Photos Wanted: I don’t think I was the only one that took photos during high school. Certainly students who worked on the yearbook did, and some students must have saved class photos from grade school. Even at Sunnyside, there were several classes for each year, at least two and maybe three.
Saving Photos or Web pages: On a PC to save an article right click on File at the top of the browser. A pull down menu appears, then highlight Save As. It will use the file name on my site, but you can change it and choose where to save it on your computer. To save a photo, including the super-sized grade school photos, just right click the mouse and a window will pop-up. Just save picture and choose where on your computer to put it. Perhaps make a seperate folder for the pictures. I don't have a Mac so I don't know the procedure but it is similar. If you are having trouble ask your grand children or any neighbor child over ten.
While the initial memories accompanying the photos are mine from high school, I hope that classmates will add to them via E-mail. Perhaps I’m not the best one to describe life at Peabody since I basically had no social friends. I was either ignored or bullied and beat up. I was often sent to the principal’s office for fighting back. It wasn’t until my early 50s that I was diagnosed with Asperger’s Syndrome or high functioning autism. Children sense those vibes and shun those who don’t fit in. Since like many children with Asperger’s, I was a math science wiz and had classes with mainly smart kids and I’m unlikely to relate to those who were less gifted. When I attended my 40th class reunion, classmates remember me as brilliant. I don’t think so, for my erratic test taking, and C grades in English and German earned me slightly less than a B average. I wasn’t on the honor role. Yes I had high SAT scores and was accepted to Rensselaer Polytechnic Institute in Troy NY where I earned a bachelors and a masters degrees in mechanical engineering.
And I think my hobbies and parents’ interests didn’t coincide with my classmates. My father liked boats and when I was 12 we bought a 27 foot Chris-Craft cabin cruiser while on vacation in Ocean City, MD. It was docked on the Allegheny River, and most patents thought the river was too dangerous for their kids. There were only 100 boats at three marinas on the river so owning a boat wasn’t common. I was never home on weekends or in the summer. I collected coins, but nearly all the kids I traded with were a year or two younger. I had an endless amount of coins that had been searched through since my dad was part owner of the largest vending machine company in western Pennsylvania.

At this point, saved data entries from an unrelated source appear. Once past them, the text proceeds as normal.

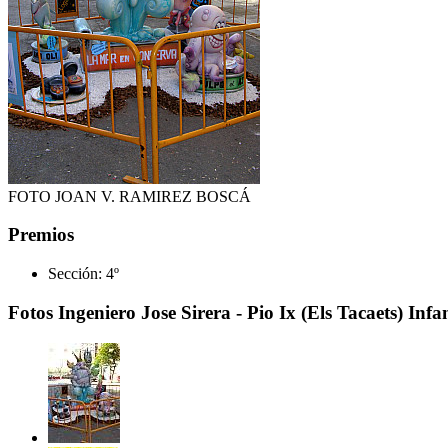
FOTO JOAN V. RAMIREZ BOSCÁ
Premios
Sección:
4º
Fotos Ingeniero Jose Sirera - Pio Ix (Els Tacaets) Infa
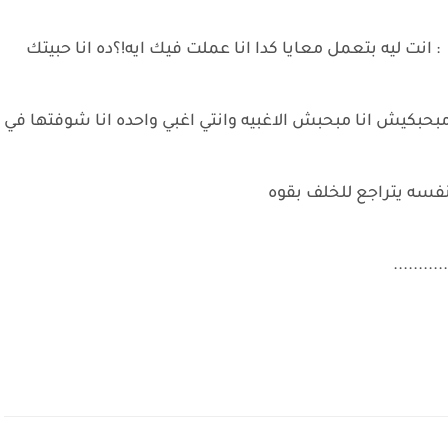
ت ليه بتعمل معايا كدا انا عملت فيك ايه!؟ده انا حبيتك
 مبحبكيش انا مبحبش الاغبيه وانتي اغبي واحده انا شوفتها في
نفسه يتراجع للخلف بقوه
.......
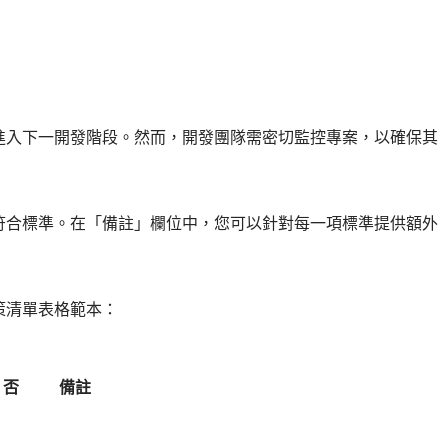
進入下一開發階段。然而，開發團隊需密切監控專案，以確保其
符合標準。在「備註」欄位中，您可以針對每一項標準提供額外
策清單表格範本：
否
備註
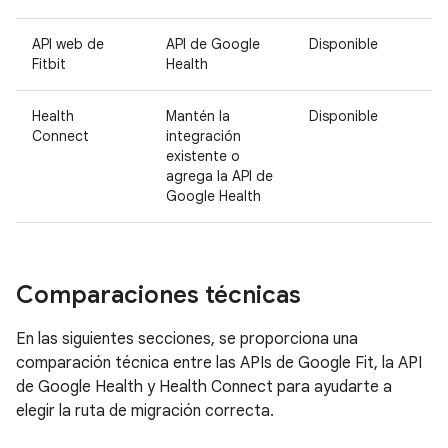
API web de
API de Google
Disponible
Fitbit
Health
Health
Mantén la
Disponible
Connect
integración
existente o
agrega la API de
Google Health
Comparaciones técnicas
En las siguientes secciones, se proporciona una
comparación técnica entre las APIs de Google Fit, la API
de Google Health y Health Connect para ayudarte a
elegir la ruta de migración correcta.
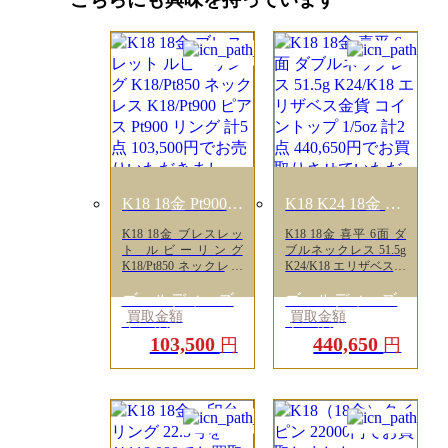
K18 18金 Pt900
K18 K24 18金 24
プラチナ
金
K18 18金 ブレスレッ
K18 18金 喜平 6面 ダ
K18/Pt850
ト ルビーリング
ブルネックレス 51.5g
K18/Pt900
K18/Pt850 ネックレス
K24/K18 エリザベス金
K18/Pt900 ピアス
貨 コイントップ 1/5oz
Pt900 リング 計5点
ゴールディーズ
計2点 440,650円でお買
ゴールディーズ
103,500円でお売りい
取りさせていただきま
買取金額
買取金額
本庄店
本庄店
ただきました！
した！
103,500
440,650
円
円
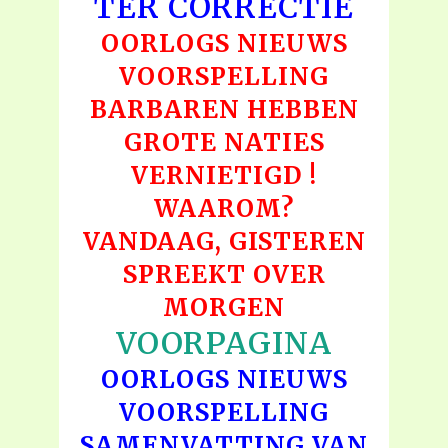
TER CORRECTIE
OORLOGS NIEUWS
VOORSPELLING
BARBAREN HEBBEN
GROTE NATIES
VERNIETIGD !
WAAROM?
VANDAAG, GISTEREN
SPREEKT OVER
MORGEN
VOORPAGINA
OORLOGS NIEUWS
VOORSPELLING
SAMENVATTING VAN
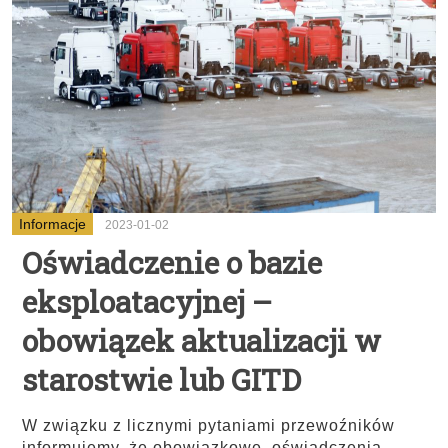
Informacje
2023-01-02
Oświadczenie o bazie
eksploatacyjnej –
obowiązek aktualizacji w
starostwie lub GITD
W związku z licznymi pytaniami przewoźników
informujemy, że obowiązkowe oświadczenia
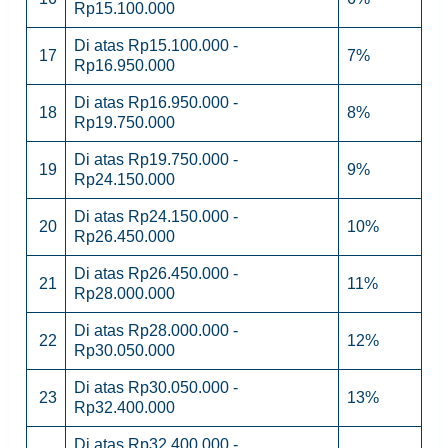
Rp15.100.000
Di atas Rp15.100.000 -
17
7%
Rp16.950.000
Di atas Rp16.950.000 -
18
8%
Rp19.750.000
Di atas Rp19.750.000 -
19
9%
Rp24.150.000
Di atas Rp24.150.000 -
20
10%
Rp26.450.000
Di atas Rp26.450.000 -
21
11%
Rp28.000.000
Di atas Rp28.000.000 -
22
12%
Rp30.050.000
Di atas Rp30.050.000 -
23
13%
Rp32.400.000
Di atas Rp32.400.000 -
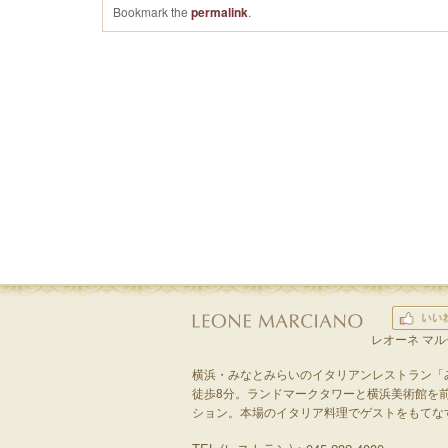
Bookmark the
permalink
.
レオーネ マ
横浜・みなとみらいのイタリアンレストラン「
徒歩8分。ランドマークタワーと横浜美術館を
ション。本場のイタリア料理でゲストをもてな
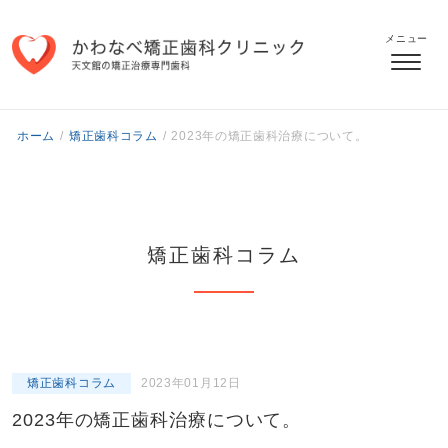
メニュー
ホーム
/
矯正歯科コラム
/
2023年の矯正歯科治療について。
矯正歯科コラム
矯正歯科コラム
2023年01月12日
2023年の矯正歯科治療について。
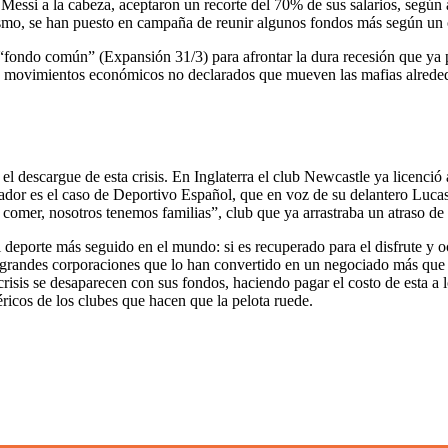
Messi a la cabeza, aceptaron un recorte del 70% de sus salarios, según
mismo, se han puesto en campaña de reunir algunos fondos más según un
“fondo común” (Expansión 31/3) para afrontar la dura recesión que ya p
s movimientos económicos no declarados que mueven las mafias alreded
el descargue de esta crisis. En Inglaterra el club Newcastle ya licenció
dor es el caso de Deportivo Español, que en voz de su delantero Lucas 
 comer, nosotros tenemos familias”, club que ya arrastraba un atraso de
l deporte más seguido en el mundo: si es recuperado para el disfrute y 
 grandes corporaciones que lo han convertido en un negociado más que emp
sis se desaparecen con sus fondos, haciendo pagar el costo de esta a lo
ricos de los clubes que hacen que la pelota ruede.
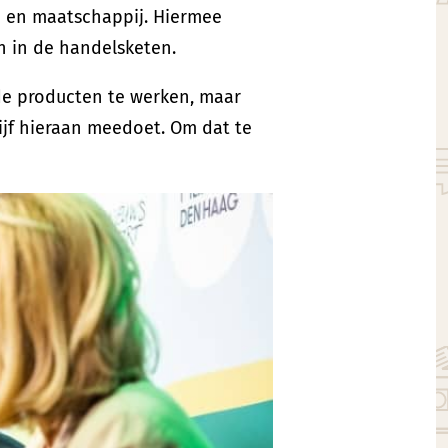
u en maatschappij. Hiermee
n in de handelsketen.
de producten te werken, maar
rijf hieraan meedoet. Om dat te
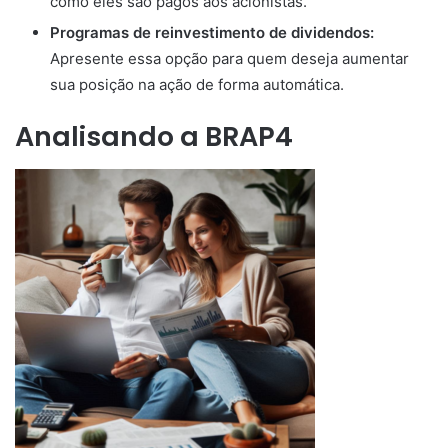
como eles são pagos aos acionistas.
Programas de reinvestimento de dividendos:
Apresente essa opção para quem deseja aumentar
sua posição na ação de forma automática.
Analisando a BRAP4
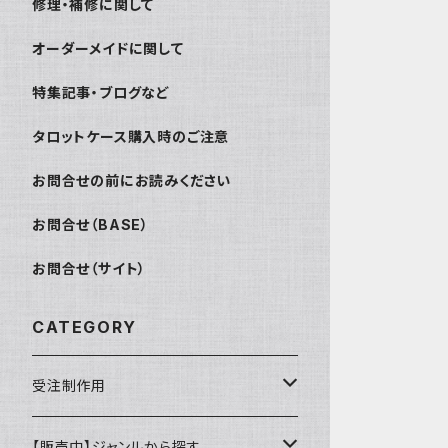
修理・補修に関して
オーダーメイドに関して
特集記事・ブログなど
タロットケース購入時のご注意
お問合せの前にお読みください
お問合せ（BASE）
お問合せ（サイト）
CATEGORY
受注制作用
財布・小銭入れ
【販売中】ジャンルから探す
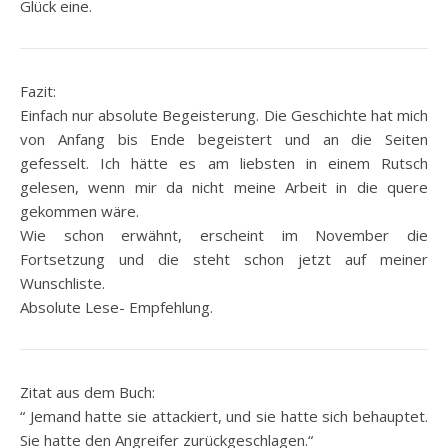
Glück eine.
Fazit:
Einfach nur absolute Begeisterung. Die Geschichte hat mich
von Anfang bis Ende begeistert und an die Seiten
gefesselt. Ich hätte es am liebsten in einem Rutsch
gelesen, wenn mir da nicht meine Arbeit in die quere
gekommen wäre.
Wie schon erwähnt, erscheint im November die
Fortsetzung und die steht schon jetzt auf meiner
Wunschliste.
Absolute Lese- Empfehlung.
Zitat aus dem Buch:
“ Jemand hatte sie attackiert, und sie hatte sich behauptet.
Sie hatte den Angreifer zurückgeschlagen.“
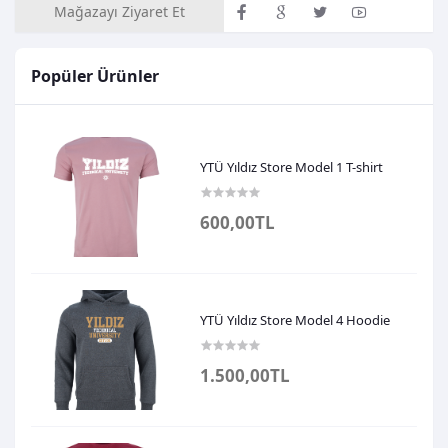
Mağazayı Ziyaret Et
Popüler Ürünler
YTÜ Yıldız Store Model 1 T-shirt
600,00TL
YTÜ Yıldız Store Model 4 Hoodie
1.500,00TL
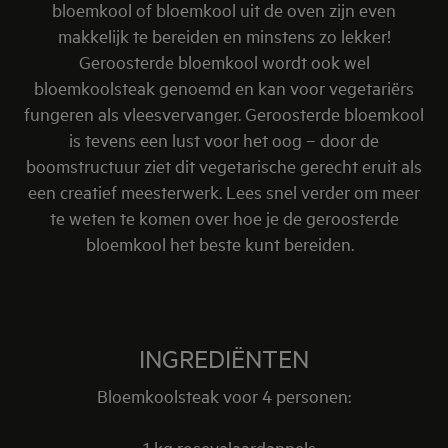
bloemkool of bloemkool uit de oven zijn even
makkelijk te bereiden en minstens zo lekker!
Geroosterde bloemkool wordt ook wel
bloemkoolsteak genoemd en kan voor vegetariërs
fungeren als vleesvervanger. Geroosterde bloemkool
is tevens een lust voor het oog – door de
boomstructuur ziet dit vegetarische gerecht eruit als
een creatief meesterwerk. Lees snel verder om meer
te weten te komen over hoe je de geroosterde
bloemkool het beste kunt bereiden.
INGREDIËNTEN
Bloemkoolsteak voor 4 personen:
- 1 kg rosevalaardappels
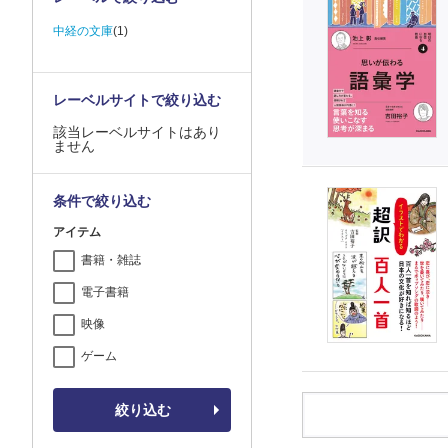
中経の文庫
(1)
レーベルサイトで絞り込む
該当レーベルサイトはあり
ません
条件で絞り込む
アイテム
書籍・雑誌
電子書籍
映像
ゲーム
絞り込む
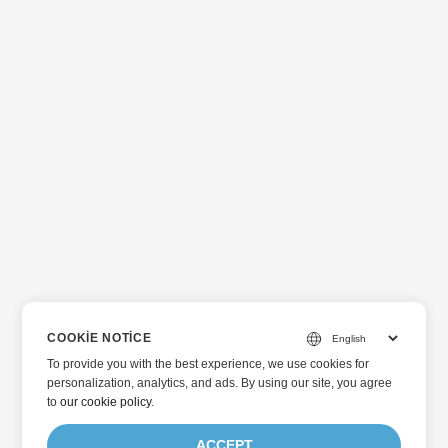
COOKIE NOTICE
To provide you with the best experience, we use cookies for
personalization, analytics, and ads. By using our site, you agree
to
our cookie policy
.
ACCEPT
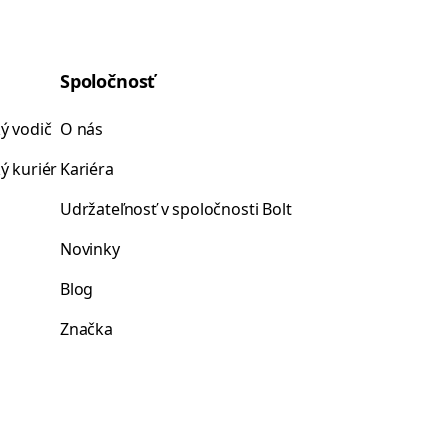
Spoločnosť
ý vodič
O nás
ý kuriér
Kariéra
Udržateľnosť v spoločnosti Bolt
Novinky
Blog
Značka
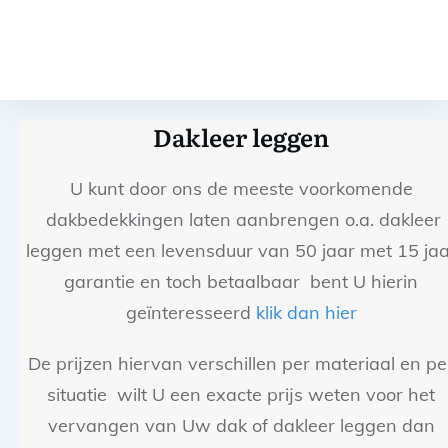
Dakleer leggen
U kunt door ons de meeste voorkomende
dakbedekkingen laten aanbrengen o.a. dakleer
leggen met een levensduur van 50 jaar met 15 jaa
garantie en toch betaalbaar bent U hierin
geïnteresseerd
klik dan hier
De prijzen hiervan verschillen per materiaal en pe
situatie wilt U een exacte prijs weten voor het
vervangen van Uw dak of dakleer leggen dan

Although I had a strong fear of heights and didn’t ride my first roller coaster until I was 14, I always liked amusement parks. When I was at my 40th class reunion, I announced on Sunday night at the banquet that I was going to go to Kennywood Park on Monday, and invited classmates to go with me. Everyone said it was for kids and that we only went on school picnic outings. I went by myself, had a good time, and decided not to attend my 50th reunion because I have nothing in common with my classmates. Since I live in Los Angeles, I have a Disneyland Season Pass and go about every two weeks (a 44 mile drive). When I tell people I’m going they say, “What are you 10?,” and I reply-“No, I’m 10-3/4, I’ll be 11 soon.” There are 1.2 million season pass holders in Southern California and I meet many in lines at the park, yet I can’t find someone to go with.
When I was fifteen my mother was tired of the boat so my family joined the Montclair Swim Club at the Old Blue Dell pool on Route 30. About 75% of the families were from Squirrel Hill and the rest mainly from Stanton Heights or the Highland Park district. My Peabody classmates rarely hung out at the club, although sometimes their younger brothers or sisters were on the swim team like Arnold Broudy’s brother Norman. The kids were nicer to me and I played bridge, which was a fad in the early 1960s among teens. Unfortunately the season was only three months long.